START Given data

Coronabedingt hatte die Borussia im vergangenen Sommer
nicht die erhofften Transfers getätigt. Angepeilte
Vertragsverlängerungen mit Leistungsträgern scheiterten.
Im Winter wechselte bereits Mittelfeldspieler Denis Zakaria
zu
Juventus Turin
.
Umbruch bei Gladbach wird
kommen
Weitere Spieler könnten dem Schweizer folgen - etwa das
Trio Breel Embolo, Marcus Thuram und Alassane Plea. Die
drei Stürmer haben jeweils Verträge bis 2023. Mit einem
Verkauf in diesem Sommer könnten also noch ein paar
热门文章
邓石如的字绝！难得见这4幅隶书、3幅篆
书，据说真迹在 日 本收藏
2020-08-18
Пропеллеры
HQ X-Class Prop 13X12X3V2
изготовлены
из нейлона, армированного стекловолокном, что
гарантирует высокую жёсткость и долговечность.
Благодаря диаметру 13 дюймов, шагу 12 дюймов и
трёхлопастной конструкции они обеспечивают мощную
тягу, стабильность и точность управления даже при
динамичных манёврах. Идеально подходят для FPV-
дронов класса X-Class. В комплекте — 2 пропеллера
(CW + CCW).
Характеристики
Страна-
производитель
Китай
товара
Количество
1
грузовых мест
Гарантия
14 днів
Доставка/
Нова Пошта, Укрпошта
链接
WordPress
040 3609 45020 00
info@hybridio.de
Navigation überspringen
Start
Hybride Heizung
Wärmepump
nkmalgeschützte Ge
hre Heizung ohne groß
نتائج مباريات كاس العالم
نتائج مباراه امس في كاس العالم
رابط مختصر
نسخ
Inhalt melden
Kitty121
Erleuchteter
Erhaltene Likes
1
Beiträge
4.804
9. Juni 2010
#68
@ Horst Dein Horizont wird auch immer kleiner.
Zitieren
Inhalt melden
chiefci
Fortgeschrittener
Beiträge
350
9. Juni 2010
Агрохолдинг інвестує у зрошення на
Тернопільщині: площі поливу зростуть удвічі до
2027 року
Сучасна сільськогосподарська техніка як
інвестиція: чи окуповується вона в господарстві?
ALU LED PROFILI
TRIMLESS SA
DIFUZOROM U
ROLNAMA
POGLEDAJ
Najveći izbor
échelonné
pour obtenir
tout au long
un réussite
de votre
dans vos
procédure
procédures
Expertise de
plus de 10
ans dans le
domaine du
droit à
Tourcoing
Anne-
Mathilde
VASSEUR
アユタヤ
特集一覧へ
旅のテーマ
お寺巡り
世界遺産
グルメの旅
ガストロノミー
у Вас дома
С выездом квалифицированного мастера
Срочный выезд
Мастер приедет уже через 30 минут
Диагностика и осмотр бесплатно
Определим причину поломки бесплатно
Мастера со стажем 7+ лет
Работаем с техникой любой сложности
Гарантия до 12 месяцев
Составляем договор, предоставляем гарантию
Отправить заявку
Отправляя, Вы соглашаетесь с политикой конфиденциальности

END Given data

» Problem statement
What needs duplicating is the run of lines from the one containing "书，据说真迹在 日 本收藏" through the last line of the entries above, exact and complete.

» Result below
书，据说真迹在 日 本收藏
2020-08-18
Пропеллеры
HQ X-Class Prop 13X12X3V2
изготовлены
из нейлона, армированного стекловолокном, что
гарантирует высокую жёсткость и долговечность.
Благодаря диаметру 13 дюймов, шагу 12 дюймов и
трёхлопастной конструкции они обеспечивают мощную
тягу, стабильность и точность управления даже при
динамичных манёврах. Идеально подходят для FPV-
дронов класса X-Class. В комплекте — 2 пропеллера
(CW + CCW).
Характеристики
Страна-
производитель
Китай
товара
Количество
1
грузовых мест
Гарантия
14 днів
Доставка/
Нова Пошта, Укрпошта
链接
WordPress
040 3609 45020 00
info@hybridio.de
Navigation überspringen
Start
Hybride Heizung
Wärmepump
nkmalgeschützte Ge
hre Heizung ohne groß
نتائج مباريات كاس العالم
نتائج مباراه امس في كاس العالم
رابط مختصر
نسخ
Inhalt melden
Kitty121
Erleuchteter
Erhaltene Likes
1
Beiträge
4.804
9. Juni 2010
#68
@ Horst Dein Horizont wird auch immer kleiner.
Zitieren
Inhalt melden
chiefci
Fortgeschrittener
Beiträge
350
9. Juni 2010
Агрохолдинг інвестує у зрошення на
Тернопільщині: площі поливу зростуть удвічі до
2027 року
Сучасна сільськогосподарська техніка як
інвестиція: чи окуповується вона в господарстві?
ALU LED PROFILI
TRIMLESS SA
DIFUZOROM U
ROLNAMA
POGLEDAJ
Najveći izbor
échelonné
pour obtenir
tout au long
un réussite
de votre
dans vos
procédure
procédures
Expertise de
plus de 10
ans dans le
domaine du
droit à
Tourcoing
Anne-
Mathilde
VASSEUR
アユタヤ
特集一覧へ
旅のテーマ
お寺巡り
世界遺産
グルメの旅
ガストロノミー
у Вас дома
С выездом квалифицированного мастера
Срочный выезд
Мастер приедет уже через 30 минут
Диагностика и осмотр бесплатно
Определим причину поломки бесплатно
Мастера со стажем 7+ лет
Работаем с техникой любой сложности
Гарантия до 12 месяцев
Составляем договор, предоставляем гарантию
Отправить заявку
Отправляя, Вы соглашаетесь с политикой конфиденциальности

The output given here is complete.